ネットワールドは2022年9月28日、千葉県我孫子市がオールフラッシュストレージ「Pure Storage FlashArray//X20 R3」(以下、FlashArray)を導入し、従来物理PCとシンクライアントで運用していた1000台以上の職員用デスクトップ環境をVDI(仮想デスクトップ)に移行したと発表した。
1000台以上のデスクトップ環境をVDIに移行
我孫子市は2012年から10年間、ICT環境の構築、運用を一括して外部のITパートナー企業に任せる長期包括業務委託契約を締結していた。契約満了後となる2022年1月以降はインフラ部分で10年間の長期契約を維持することを決定した。
この決定と併せて同市は、いままで物理PCを中心に一部シンクライアントも使用していた職員用デスクトップ環境1000台分超をVDIに移行することも決定した。
この契約締結に当たり、パートナー企業の選定は価格による入札方式ではなく、提案内容を総合的に勘案するプロポーザル方式を採用した。2019年から複数のIT業者に要件を提示した結果、VDI環境の共有ストレージとしてPure Storage製オールフラッシュストレージ「FlashArray」を利用する大崎コンピュータエンヂニアリングを選定した。
選定の理由は何だろうか。
我孫子市が提示した要件では1000台以上のVDI環境の共有ストレージとして高いパフォーマンスを維持できることや高可用性、安定性に優れていること、データ圧縮や重複排除の機能によって高いデータ削減効果が期待できること、10年間の運用コストを最適化できるサポートメニューが提供されていることなどを満たしている必要があった。ネットワールドは、「我孫子市の要件を全てを満たす提案であることも採用の評価につながった」とみている。
今回のプロジェクトでは、ネットワールドが大崎コンピュータエンヂニアリングに検証機を提供して提案内容の数値的な裏付けを支援し、製品出荷時の初期設定を担当した。

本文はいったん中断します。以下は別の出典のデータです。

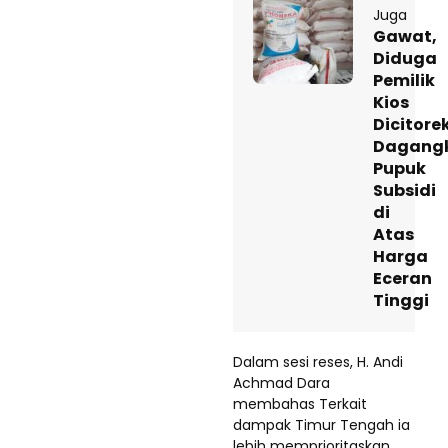
Juga
Gawat,
Diduga
Pemilik
Kios
Dicitore
Dagang
Pupuk
Subsidi
di
Atas
Harga
Eceran
Tinggi
Dalam sesi reses, H. Andi
Achmad Dara
membahas Terkait
dampak Timur Tengah ia
lebih memprioritaskan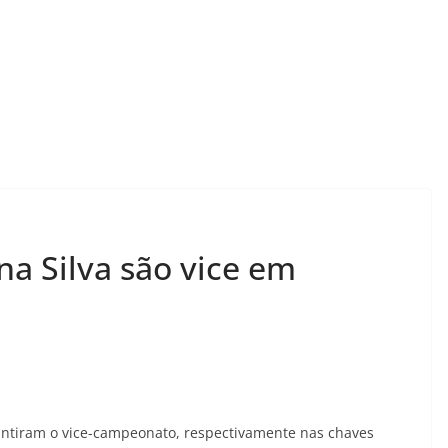
na Silva são vice em
rantiram o vice-campeonato, respectivamente nas chaves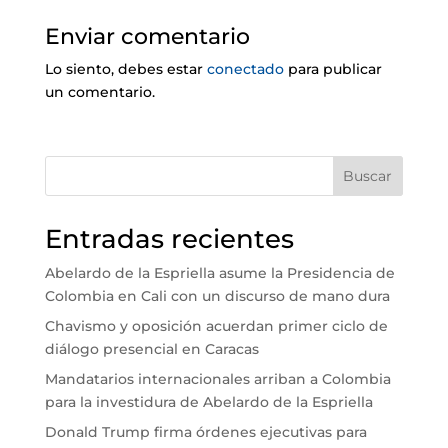
Enviar comentario
Lo siento, debes estar
conectado
para publicar
un comentario.
Buscar
Entradas recientes
Abelardo de la Espriella asume la Presidencia de
Colombia en Cali con un discurso de mano dura
Chavismo y oposición acuerdan primer ciclo de
diálogo presencial en Caracas
Mandatarios internacionales arriban a Colombia
para la investidura de Abelardo de la Espriella
Donald Trump firma órdenes ejecutivas para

15倍のデータ削減効果や10年間の運用コストも大幅低減
新たなVDI環境の共有ストレージとして採用されたPure Storage製品はオールフラッシュのFlashArray(63TB)2台だ。2021年末のカットオーバー以来、問題なく稼働しており、「ストレージがボトルネックになってI/O(入出力)スピードが遅くなる状況は皆無」だという。
我孫子市は当初、FlashArrayのデータ圧縮、重複排除の機能によって約7倍のデータ削減効果を見込んでいたが、稼働開始後に実測したところ、約15倍のデータ削減効果を獲得していることが分かったという。稼働状況はPure Storageのクラウドベースの管理ツール「Pure1」によって監視されているため、我孫子市は「ストレージ環境に関する心配要素はない」と見込む。

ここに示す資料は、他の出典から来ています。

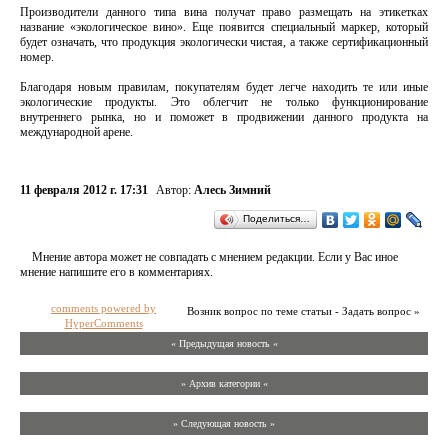
Производители данного типа вина получат право размещать на этикетках
название «экологическое вино». Еще появится специальный маркер, который
будет означать, что продукция экологически чистая, а также сертификационный
номер.
Благодаря новым правилам, покупателям будет легче находить те или иные
экологические продукты. Это облегчит не только функционирование
внутреннего рынка, но и поможет в продвижении данного продукта на
международной арене.
11 февраля 2012 г. 17:31
Автор:
Алесь Зимний
Поделиться…
Мнение автора может не совпадать с мнением редакции. Если у Вас иное
мнение напишите его в комментариях.
comments powered by
Возник вопрос по теме статьи - Задать вопрос »
HyperComments
« Предыдущая новость «
» Архив категории «
» Следующая новость »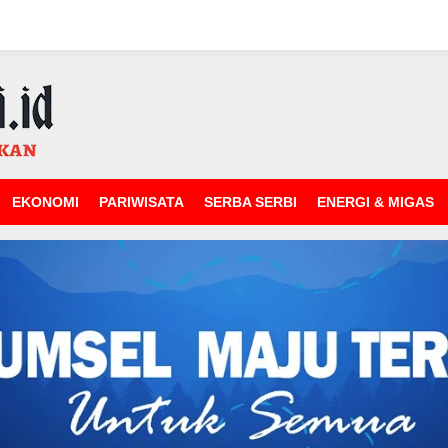
EKONOMI
PARIWISATA
SERBA SERBI
ENERGI & MIGAS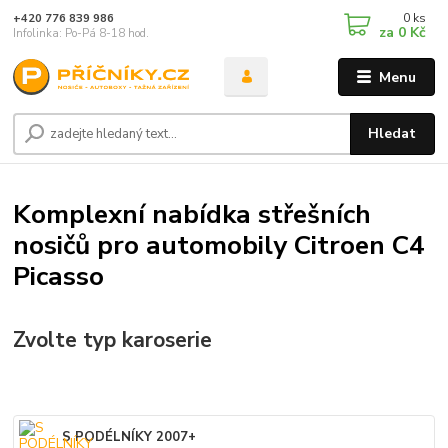
0
ks
+420 776 839 986
za
0 Kč
Infolinka: Po-Pá 8-18 hod.
Menu
Hledat
Komplexní nabídka střešních
nosičů pro automobily Citroen C4
Picasso
Zvolte typ karoserie
S PODÉLNÍKY 2007+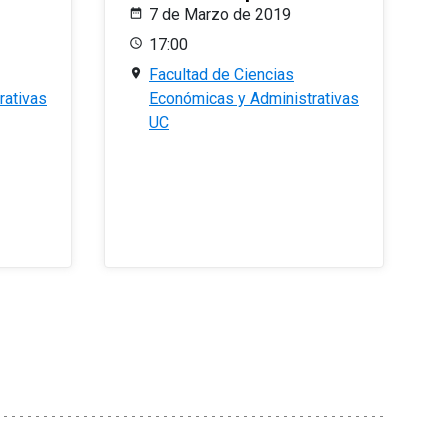
7 de Marzo de 2019
17:00
Facultad de Ciencias
rativas
Económicas y Administrativas
UC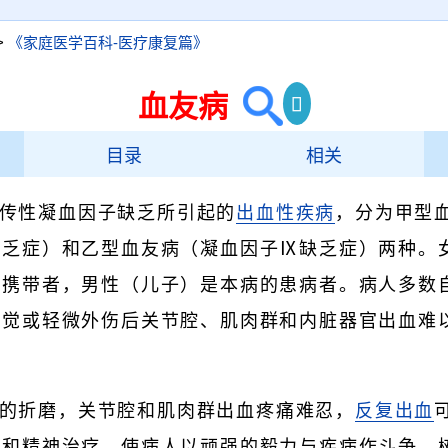
>
《家庭医学百科-医疗康复篇》
血友病
目录
相关
传性凝血因子缺乏所引起的
出血性疾病
，分为甲型
缺乏症）和乙型血友病（凝血因子Ⅸ缺乏症）两种。
的携带者，男性（儿子）是本病的患病者。病人多数
不觉或轻微外伤后关节腔、肌肉群和内脏器官出血难
的折磨，关节腔和肌肉群出血疼痛难忍，
反复出血
理和精神治疗，使病人以顽强的毅力与疾病作斗争，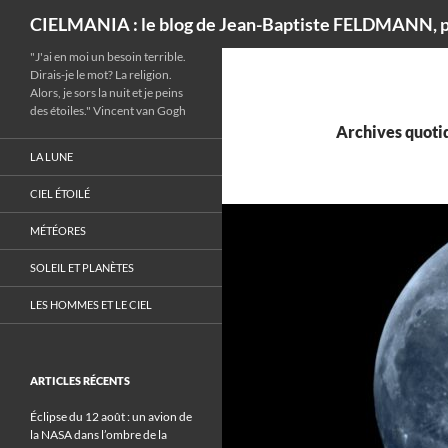
Recherche
CIELMANIA : le blog de Jean-Baptiste FELDMANN, p
"J'ai en moi un besoin terrible.
Dirais-je le mot? La religion.
Alors, je sors la nuit et je peins
des étoiles." Vincent van Gogh
Archives quotid
LA LUNE
CIEL ÉTOILÉ
MÉTÉORES
SOLEIL ET PLANÈTES
LES HOMMES ET LE CIEL
ARTICLES RÉCENTS
Éclipse du 12 août : un avion de
la NASA dans l’ombre de la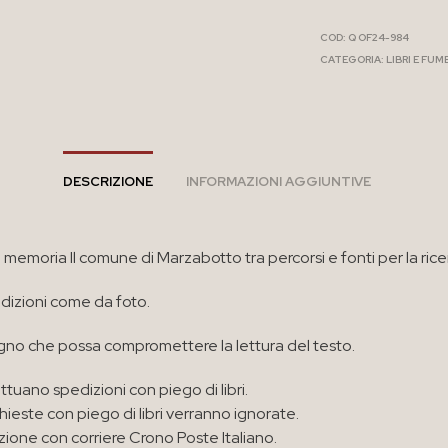
COD:
Q OF24-984
CATEGORIA:
LIBRI E FUM
DESCRIZIONE
INFORMAZIONI AGGIUNTIVE
a memoria Il comune di Marzabotto tra percorsi e fonti per la rice
izioni come da foto.
no che possa compromettere la lettura del testo.
ttuano spedizioni con piego di libri.
chieste con piego di libri verranno ignorate.
zione con corriere Crono Poste Italiano.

Pure Storageが提供する保守サポートのサブスクリプションプログラム「Evergreen Storage」を採用したことで、後継モデルへの継続的なアップグレードが提供されるため、10年間にわたる包括業務委託契約でもストレージのリプレースコストや手間を気にする必要がなくなった。

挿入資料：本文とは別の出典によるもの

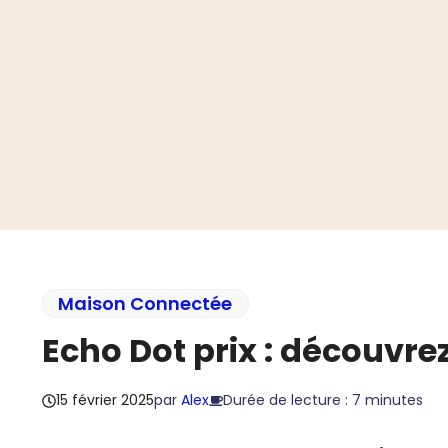
Aller
au
contenu
Maison Connectée
Echo Dot prix : découvre
15 février 2025
par
Alex
Durée de lecture : 7 minutes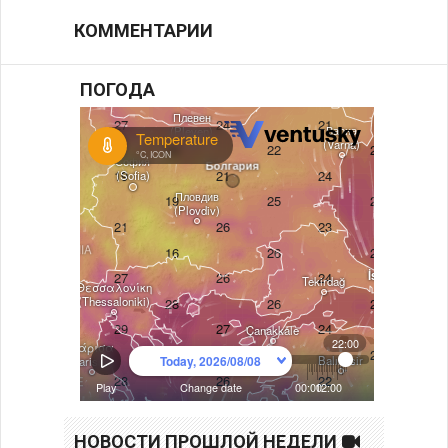
КОММЕНТАРИИ
ПОГОДА
НОВОСТИ ПРОШЛОЙ НЕДЕЛИ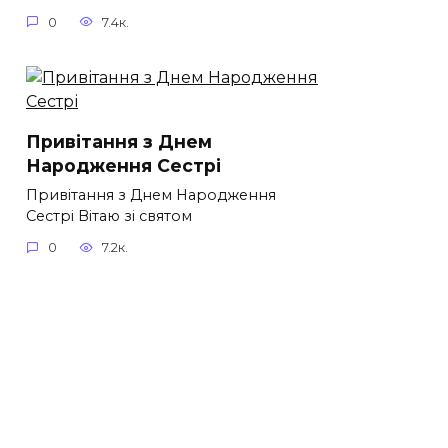
0
7.4к.
Привітання з Днем
Народження Сестрі
Привітання з Днем Народження
Сестрі Вітаю зі святом
0
7.2к.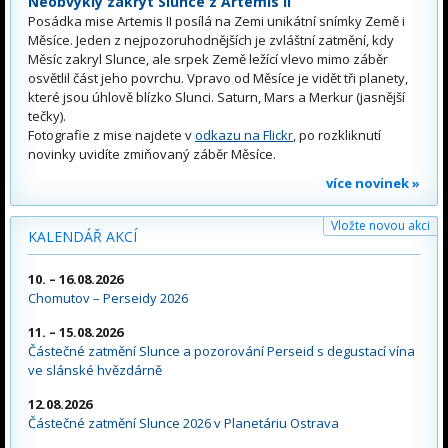
Neobvyklý zákryt Slunce z Artemis II
Posádka mise Artemis II posílá na Zemi unikátní snímky Země i
Měsíce. Jeden z nejpozoruhodnějších je zvláštní zatmění, kdy
Měsíc zakryl Slunce, ale srpek Země ležící vlevo mimo záběr
osvětlil část jeho povrchu. Vpravo od Měsíce je vidět tři planety,
které jsou úhlově blízko Slunci. Saturn, Mars a Merkur (jasnější
tečky).
Fotografie z mise najdete v
odkazu na Flickr
, po rozkliknutí
novinky uvidíte zmiňovaný záběr Měsíce.
více novinek »
Vložte novou akci
KALENDÁŘ AKCÍ
10. – 16.08.2026
Chomutov – Perseidy 2026
11. – 15.08.2026
Částečné zatmění Slunce a pozorování Perseid s degustací vína
ve slánské hvězdárně
12.08.2026
Částečné zatmění Slunce 2026 v Planetáriu Ostrava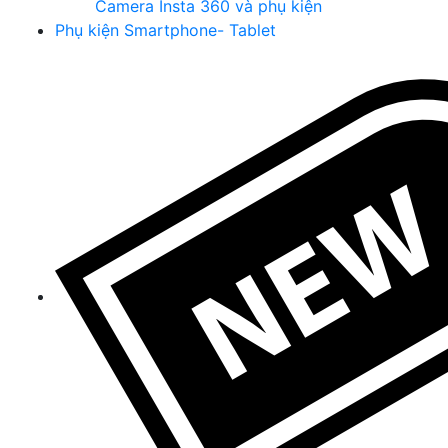
Camera Insta 360 và phụ kiện
Phụ kiện Smartphone- Tablet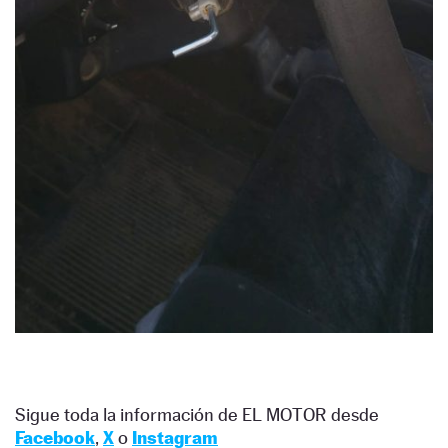
Sigue toda la información de EL MOTOR desde
Facebook
,
X
o
Instagram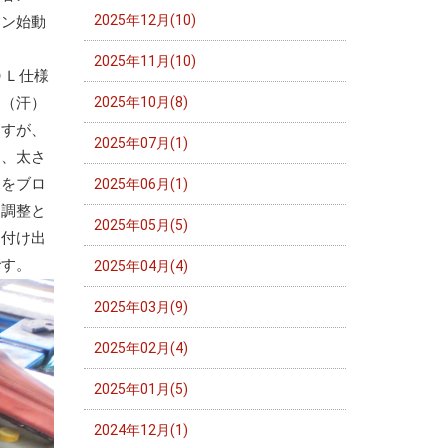
2025年12月(10)
ジン始動
2025年11月(10)
０Ｌ仕様
。（汗）
2025年10月(8)
ますが、
2025年07月(1)
、、太さ
ドをブロ
2025年06月(1)
・調整と
2025年05月(5)
り付け出
です。
2025年04月(4)
2025年03月(9)
2025年02月(4)
2025年01月(5)
2024年12月(1)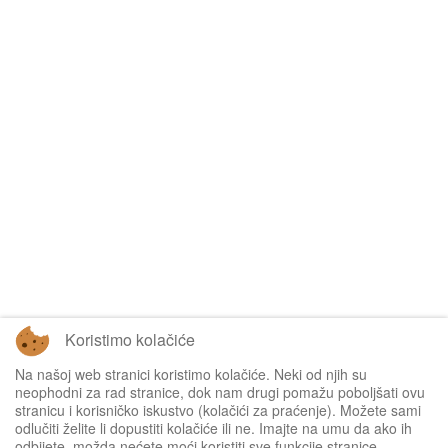
Koristimo kolačiće
Na našoj web stranici koristimo kolačiće. Neki od njih su
Tablice omogućuje
Sofascore
neophodni za rad stranice, dok nam drugi pomažu poboljšati ovu
stranicu i korisničko iskustvo (kolačići za praćenje). Možete sami
odlučiti želite li dopustiti kolačiće ili ne. Imajte na umu da ako ih
odbijete, možda nećete moći koristiti sve funkcije stranice.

Pure Storageは独自のクラスタ構成機能「Purity ActiveCluster」によって、2台のFlashArrayでアクティブ/アクティブのクラスタ構成が可能だ。我孫子市によると、高い可用性と安定性を確保し、万一片方に障害が起きた場合でも、ダウンタイムなく稼働させられることが「他社にはない注目のポイントだった」という。
今後、我孫子市教育委員会もITインフラなどを包括的に調達する検討を進めており、2024年に教育委員会主導でプロポーザルを実施する予定だ。